O segundo verbo, “chegar”, nos recordar o percurso e a meta para a qual tendem todas as ações da Igreja: a participação na vida divina, viabilizada pelo mistério de Cristo. Usando as mesmas palavras, significa alcançar a comunhão, ou a participação na morte e ressurreição do Senhor. Ao encontro da comunhão de Deus com a humanidade, a Igreja entra em comunhão com a natureza divina.
A íntima conexão, entretanto, não se dá apenas pelos verbos apresentados, mas também pelos mistérios da encarnação e da redenção. Para Leão Magno, o Natal era verdadeiro sacramento (mistério), pelo qual se possibilitou a redenção, pois o que havia sido anunciado só poderia ser realizado com a vinda de Cristo (Cf. LEÃO MAGNO, Sermão IV do Natal (4275), in. Antologia Litúrgica. Textos litúrgicos, patrísticos e canônicos do Primeiro Milênio. Fátima: Secretariado Nacional de Liturgia, 2003, p. 1020) è a encarnação que inicia a salvação do homem: “Nosso Senhor Jesus Cristo, nascendo como verdadeiro homem, (...) iniciou em si uma nova criatura (Idem, Sermão VII do Natal (4289), in. Antologia Litúrgica, p. 1022).
3. Atualizando a Palavra
A celebração do quarto domingo, como último domingo do Advento histórico, na mesa dinâmica do terceiro domingo, antecipa a realidade festiva que se desabrocha no Natal. Nesta celebração a Igreja é a receptadora do anúncio do Anjo, participando da encarnação do Verbo ao acolher a Palavra proclamada, exercendo seu discipulado na escuta e na obediência e deixando realizar em seu seio a salvação esperada. Contudo, a chave messiânica da compreensão dos textos nos convida a perceber que a salvação principiou neste mistério e se completa na páscoa do Senhor, para a qual rumamos.
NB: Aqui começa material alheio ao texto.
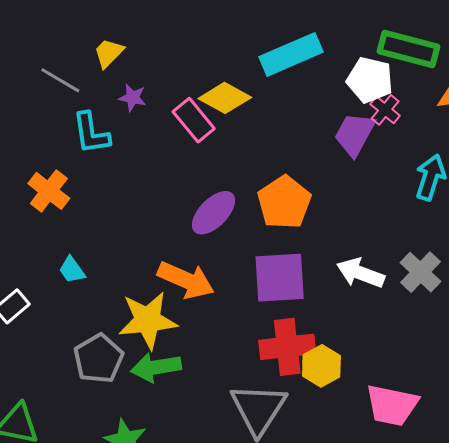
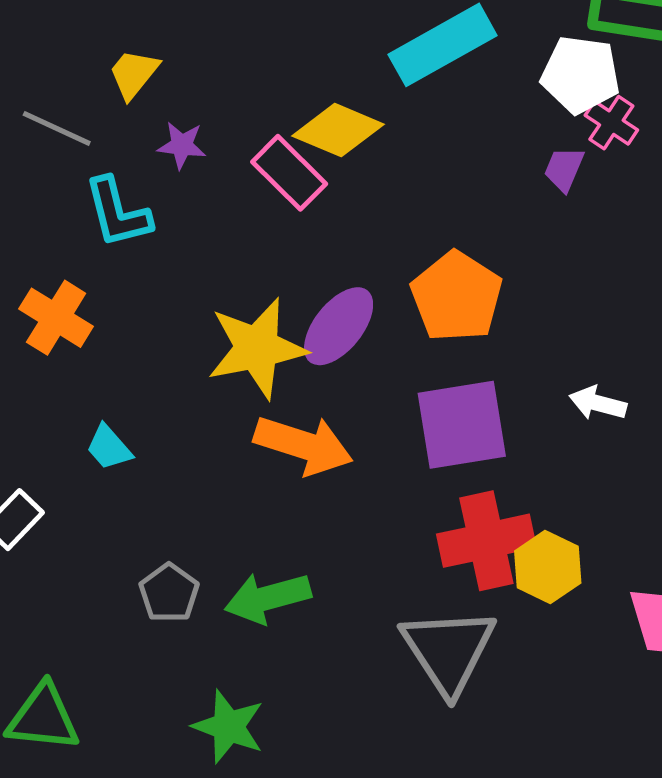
purple trapezoid: (355, 134) -> (564, 169), size x0.6
white arrow: (361, 273) -> (598, 403), size x0.7
yellow star: (148, 320) -> (257, 348), moved
gray pentagon: (99, 359) -> (169, 593), size x0.7

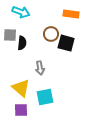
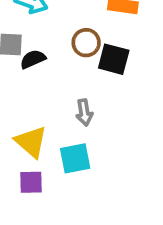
black semicircle: (22, 43) -> (33, 59), turned -120
gray arrow: (40, 68) -> (84, 112), moved

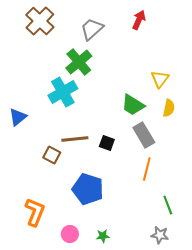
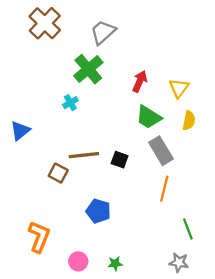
red arrow: (139, 20) -> (140, 81), moved
cyan cross: (63, 92) -> (70, 103), size x0.5
blue pentagon: (88, 189) -> (98, 211), size x0.7

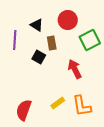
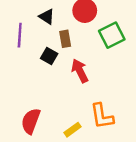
red arrow: (75, 69) -> (80, 71), moved
yellow rectangle: (58, 103) -> (72, 130), moved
Nós, que também já desfrutamos da vida divina em Cristo pela participação em sua páscoa
(oração da comunhão), não deveríamos fazer o seu caminho de encontro com as realidades
carentes de vida nova? Prolongar o anúncio do Anjo ao mundo, descobrindo a semente do Verbo nas realidades mais sofridas, não seria nossa resposta, discipular e atenta à vontade do Pai? O Natal do Senhor se orienta e se aprofunda também na páscoa do mundo que anseia por vida nova e por salvação.
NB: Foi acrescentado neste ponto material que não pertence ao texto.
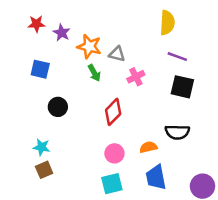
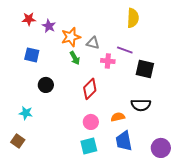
orange star: (89, 47) -> (71, 37), turned -30
purple line: (177, 57) -> (125, 50), moved
pink cross: (136, 77) -> (108, 61), turned 32
cyan star: (42, 147) -> (26, 113), moved
brown square: (44, 170) -> (18, 141), moved, turned -32

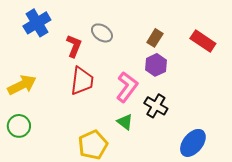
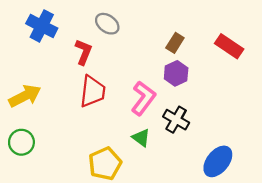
blue cross: (37, 23) -> (42, 26), turned -32
gray ellipse: (102, 33) -> (107, 24), moved

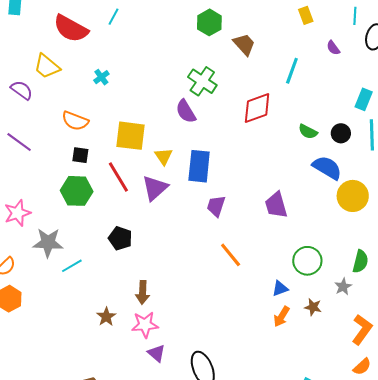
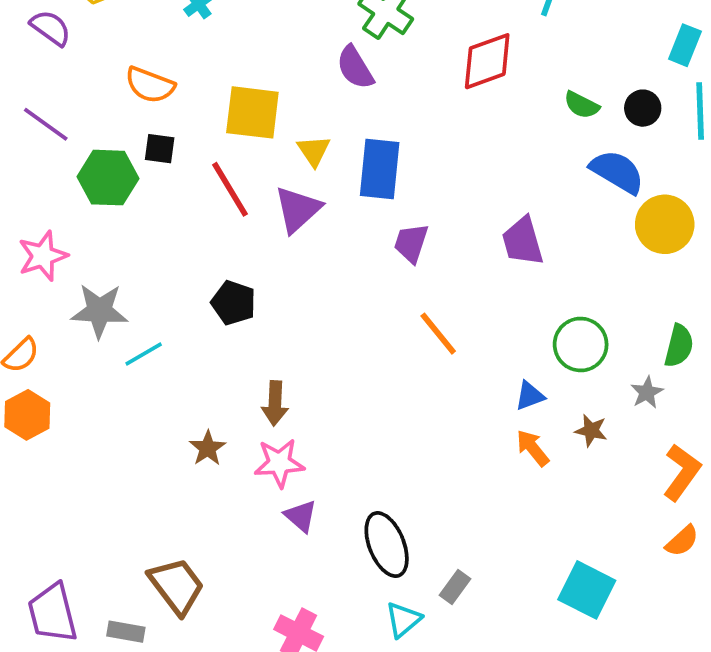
green hexagon: (77, 191) -> (108, 178), moved
orange arrow: (282, 317) -> (533, 448), turned 110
O mistério da encarnação, iniciado hoje com a anunciação do Anjo à Virgem, é aprofundado pelo mistério da cruz que nos leva à ressurreição. Segundo uma mensagem de Natal, “Para quem consciência ainda tem, o Natal é dura cruz na casa de alguém” (Cartão de Natal do CEBI, Centro de Estudos Bíblicos), poderemos nos encaminhar mais ligeiramente para o acontecimento natalino, se estivermos mais atentos e solícitos aos sofrimentos e cruzes que carregam os outros.
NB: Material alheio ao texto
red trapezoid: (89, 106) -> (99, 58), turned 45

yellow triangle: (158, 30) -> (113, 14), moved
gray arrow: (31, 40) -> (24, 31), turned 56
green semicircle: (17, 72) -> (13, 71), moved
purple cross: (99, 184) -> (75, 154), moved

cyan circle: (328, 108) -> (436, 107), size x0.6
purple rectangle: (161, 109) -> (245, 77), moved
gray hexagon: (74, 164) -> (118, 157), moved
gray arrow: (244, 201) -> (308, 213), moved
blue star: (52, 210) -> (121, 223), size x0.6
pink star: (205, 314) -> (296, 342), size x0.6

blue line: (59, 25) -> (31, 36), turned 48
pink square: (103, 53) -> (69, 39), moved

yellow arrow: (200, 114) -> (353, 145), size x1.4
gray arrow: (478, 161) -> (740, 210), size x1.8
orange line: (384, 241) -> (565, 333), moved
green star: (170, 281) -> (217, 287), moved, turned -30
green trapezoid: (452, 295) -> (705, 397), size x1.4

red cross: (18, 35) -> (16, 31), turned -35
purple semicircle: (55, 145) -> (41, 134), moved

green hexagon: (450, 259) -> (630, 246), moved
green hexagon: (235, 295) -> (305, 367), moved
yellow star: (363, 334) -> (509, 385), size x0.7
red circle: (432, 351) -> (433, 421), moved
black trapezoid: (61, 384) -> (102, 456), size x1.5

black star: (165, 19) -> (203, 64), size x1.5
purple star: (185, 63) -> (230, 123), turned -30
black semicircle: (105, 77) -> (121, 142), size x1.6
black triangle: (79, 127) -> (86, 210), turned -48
4. Ligando a Palavra com ação litúrgica
O período de preparação para o Natal se finda com a imagem de Maria, a Virgem grávida pela ação do Espírito e fiel ouvinte da Palavra de Deus. No tempo do Advento, a comunidade deixou se fecundar pelo mesmo Espírito, na escuta dócil da Palavra que foi anunciada nas leituras, no canto, na homilia, nas preces e nos ritos da Igreja.
Também ela está grávida, à espera do Salvador e na noite de Natal, desentranhará da celebração e da vida, a Luz que tanto esperava. Maria, protótipo da Igreja, é seu modelo e inspiração. Por isso, o olhar atento à Virgem, fará compreender aquilo que a Comunidade é chamada a ser como vigilante à espera do seu Senhor.